**What to produce:** Leaving out all pictures, return exactly the lines from the one that contains "Outline any instance of trachea." through the end of the data below.

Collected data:
..............................
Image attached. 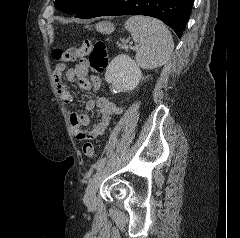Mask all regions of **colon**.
<instances>
[{
    "label": "colon",
    "mask_w": 240,
    "mask_h": 238,
    "mask_svg": "<svg viewBox=\"0 0 240 238\" xmlns=\"http://www.w3.org/2000/svg\"><path fill=\"white\" fill-rule=\"evenodd\" d=\"M85 56H88L89 65L94 72L101 73L107 67V49L102 41L86 39L80 47L68 48L65 51L54 49L52 52L54 60L64 62L75 61ZM82 150L83 154L88 158H93L95 156V148L91 142H85Z\"/></svg>",
    "instance_id": "obj_1"
}]
</instances>
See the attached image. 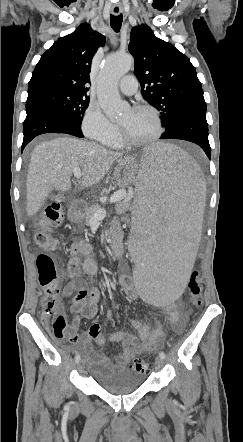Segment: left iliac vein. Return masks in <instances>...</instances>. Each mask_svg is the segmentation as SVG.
I'll use <instances>...</instances> for the list:
<instances>
[{
    "label": "left iliac vein",
    "mask_w": 243,
    "mask_h": 442,
    "mask_svg": "<svg viewBox=\"0 0 243 442\" xmlns=\"http://www.w3.org/2000/svg\"><path fill=\"white\" fill-rule=\"evenodd\" d=\"M155 365H156V367L158 368V369H160V368H162L163 367V365H164V361H163V359L159 356V357H156V359H155Z\"/></svg>",
    "instance_id": "left-iliac-vein-1"
}]
</instances>
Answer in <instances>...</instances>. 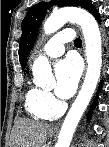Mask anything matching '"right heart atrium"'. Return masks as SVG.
Here are the masks:
<instances>
[{
    "label": "right heart atrium",
    "instance_id": "right-heart-atrium-1",
    "mask_svg": "<svg viewBox=\"0 0 109 147\" xmlns=\"http://www.w3.org/2000/svg\"><path fill=\"white\" fill-rule=\"evenodd\" d=\"M43 103L50 109H56L58 107L56 99L48 91H42L41 95Z\"/></svg>",
    "mask_w": 109,
    "mask_h": 147
}]
</instances>
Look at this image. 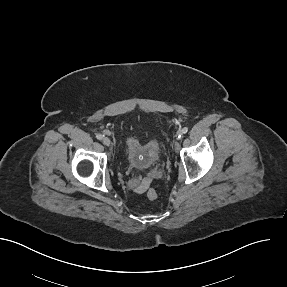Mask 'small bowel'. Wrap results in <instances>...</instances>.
Here are the masks:
<instances>
[{"label": "small bowel", "mask_w": 287, "mask_h": 287, "mask_svg": "<svg viewBox=\"0 0 287 287\" xmlns=\"http://www.w3.org/2000/svg\"><path fill=\"white\" fill-rule=\"evenodd\" d=\"M145 189H146V184L145 183H141L138 186H136V188H135L136 192H138V193L144 192Z\"/></svg>", "instance_id": "small-bowel-1"}]
</instances>
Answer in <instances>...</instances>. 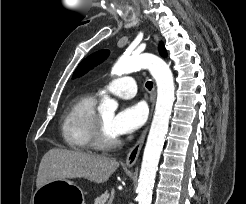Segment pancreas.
Instances as JSON below:
<instances>
[{
	"instance_id": "pancreas-1",
	"label": "pancreas",
	"mask_w": 246,
	"mask_h": 204,
	"mask_svg": "<svg viewBox=\"0 0 246 204\" xmlns=\"http://www.w3.org/2000/svg\"><path fill=\"white\" fill-rule=\"evenodd\" d=\"M111 197L108 192H105L101 196L95 199L94 204H111Z\"/></svg>"
}]
</instances>
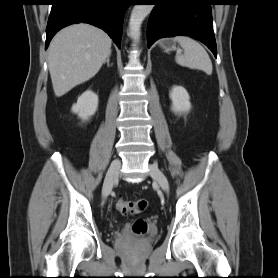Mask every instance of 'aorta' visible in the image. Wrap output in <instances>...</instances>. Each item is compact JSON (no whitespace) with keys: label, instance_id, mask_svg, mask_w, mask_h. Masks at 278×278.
Segmentation results:
<instances>
[{"label":"aorta","instance_id":"obj_1","mask_svg":"<svg viewBox=\"0 0 278 278\" xmlns=\"http://www.w3.org/2000/svg\"><path fill=\"white\" fill-rule=\"evenodd\" d=\"M152 8V5H134L129 20V36L135 42H139L141 24L151 12Z\"/></svg>","mask_w":278,"mask_h":278}]
</instances>
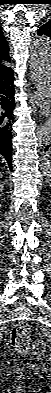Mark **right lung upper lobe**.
<instances>
[{"mask_svg": "<svg viewBox=\"0 0 51 393\" xmlns=\"http://www.w3.org/2000/svg\"><path fill=\"white\" fill-rule=\"evenodd\" d=\"M3 61L10 62L8 43L3 35L2 27H0V77L6 75L11 68L2 64Z\"/></svg>", "mask_w": 51, "mask_h": 393, "instance_id": "obj_1", "label": "right lung upper lobe"}]
</instances>
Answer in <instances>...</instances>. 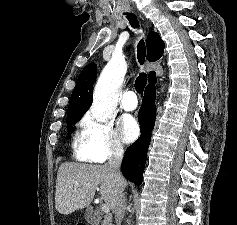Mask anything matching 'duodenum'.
I'll use <instances>...</instances> for the list:
<instances>
[{"label": "duodenum", "instance_id": "410a0bca", "mask_svg": "<svg viewBox=\"0 0 237 225\" xmlns=\"http://www.w3.org/2000/svg\"><path fill=\"white\" fill-rule=\"evenodd\" d=\"M100 225H110L108 222L102 221Z\"/></svg>", "mask_w": 237, "mask_h": 225}]
</instances>
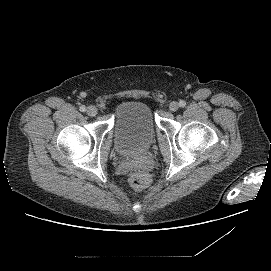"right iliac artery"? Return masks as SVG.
<instances>
[{
    "label": "right iliac artery",
    "mask_w": 271,
    "mask_h": 271,
    "mask_svg": "<svg viewBox=\"0 0 271 271\" xmlns=\"http://www.w3.org/2000/svg\"><path fill=\"white\" fill-rule=\"evenodd\" d=\"M79 110H80L81 112H85V111H86V107H85L84 105H82V106H80Z\"/></svg>",
    "instance_id": "obj_1"
}]
</instances>
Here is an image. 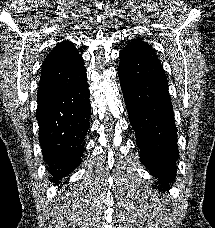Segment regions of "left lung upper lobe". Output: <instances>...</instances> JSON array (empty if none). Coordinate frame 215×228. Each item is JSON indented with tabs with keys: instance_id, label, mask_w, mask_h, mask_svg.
Segmentation results:
<instances>
[{
	"instance_id": "obj_1",
	"label": "left lung upper lobe",
	"mask_w": 215,
	"mask_h": 228,
	"mask_svg": "<svg viewBox=\"0 0 215 228\" xmlns=\"http://www.w3.org/2000/svg\"><path fill=\"white\" fill-rule=\"evenodd\" d=\"M122 51L135 52L140 54H155L151 46L140 39L132 40L130 43L126 45V47Z\"/></svg>"
}]
</instances>
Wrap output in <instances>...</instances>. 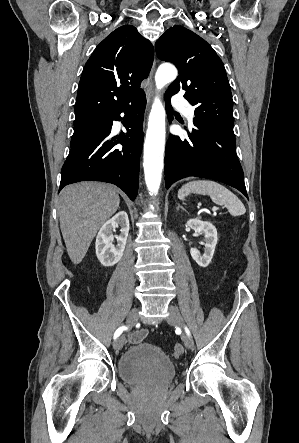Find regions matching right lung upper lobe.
Wrapping results in <instances>:
<instances>
[{
    "instance_id": "obj_1",
    "label": "right lung upper lobe",
    "mask_w": 299,
    "mask_h": 443,
    "mask_svg": "<svg viewBox=\"0 0 299 443\" xmlns=\"http://www.w3.org/2000/svg\"><path fill=\"white\" fill-rule=\"evenodd\" d=\"M154 47L134 26L108 35L87 61L78 86L75 123L101 117L129 104L143 90L152 67Z\"/></svg>"
}]
</instances>
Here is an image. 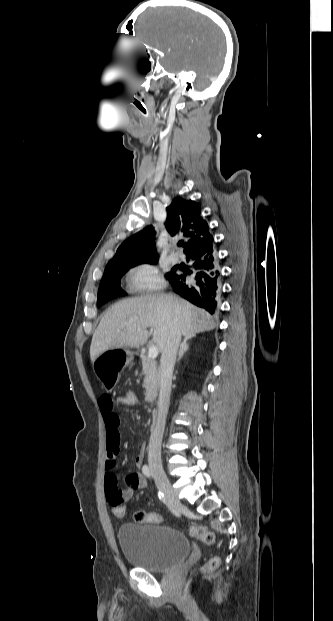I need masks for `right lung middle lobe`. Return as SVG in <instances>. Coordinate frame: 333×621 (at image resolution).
<instances>
[{
	"label": "right lung middle lobe",
	"mask_w": 333,
	"mask_h": 621,
	"mask_svg": "<svg viewBox=\"0 0 333 621\" xmlns=\"http://www.w3.org/2000/svg\"><path fill=\"white\" fill-rule=\"evenodd\" d=\"M142 263L156 264L157 259L107 266L99 286L97 306H101L111 299L126 295L120 287V279L130 268ZM170 275L171 273L169 272L165 277L168 278Z\"/></svg>",
	"instance_id": "obj_1"
}]
</instances>
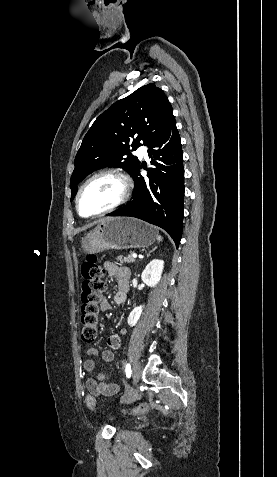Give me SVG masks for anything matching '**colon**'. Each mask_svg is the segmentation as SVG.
Listing matches in <instances>:
<instances>
[{"instance_id":"1","label":"colon","mask_w":277,"mask_h":477,"mask_svg":"<svg viewBox=\"0 0 277 477\" xmlns=\"http://www.w3.org/2000/svg\"><path fill=\"white\" fill-rule=\"evenodd\" d=\"M105 270L99 265L95 255H88L81 267V293H80V323L81 338L85 343H93L98 336V315L101 303L104 300L103 292L105 282L103 280ZM86 405L90 410L96 409V399L89 394L86 397ZM147 409L146 405H139L129 410L126 414H138Z\"/></svg>"}]
</instances>
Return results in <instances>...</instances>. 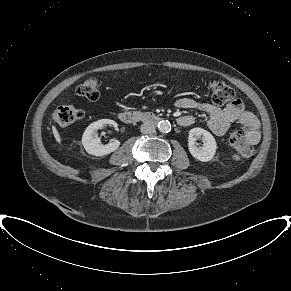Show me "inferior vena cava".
<instances>
[{"instance_id": "inferior-vena-cava-1", "label": "inferior vena cava", "mask_w": 291, "mask_h": 291, "mask_svg": "<svg viewBox=\"0 0 291 291\" xmlns=\"http://www.w3.org/2000/svg\"><path fill=\"white\" fill-rule=\"evenodd\" d=\"M140 130L143 134H150L155 131V126L151 122H145L141 125Z\"/></svg>"}]
</instances>
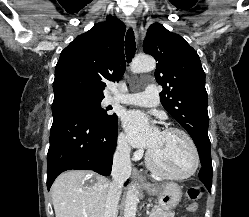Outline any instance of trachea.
Wrapping results in <instances>:
<instances>
[{
	"instance_id": "trachea-1",
	"label": "trachea",
	"mask_w": 249,
	"mask_h": 217,
	"mask_svg": "<svg viewBox=\"0 0 249 217\" xmlns=\"http://www.w3.org/2000/svg\"><path fill=\"white\" fill-rule=\"evenodd\" d=\"M125 51H126L127 62H130L136 51L135 36L131 28L126 33Z\"/></svg>"
}]
</instances>
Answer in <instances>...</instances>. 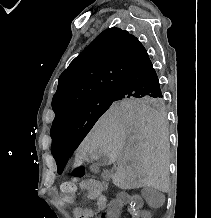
..............................
**Answer to the problem:**
Outline any instance of trachea.
Wrapping results in <instances>:
<instances>
[{
	"instance_id": "trachea-1",
	"label": "trachea",
	"mask_w": 249,
	"mask_h": 217,
	"mask_svg": "<svg viewBox=\"0 0 249 217\" xmlns=\"http://www.w3.org/2000/svg\"><path fill=\"white\" fill-rule=\"evenodd\" d=\"M125 51H126L127 62H130L136 51L135 36L131 28L126 33Z\"/></svg>"
}]
</instances>
Answer in <instances>...</instances>. 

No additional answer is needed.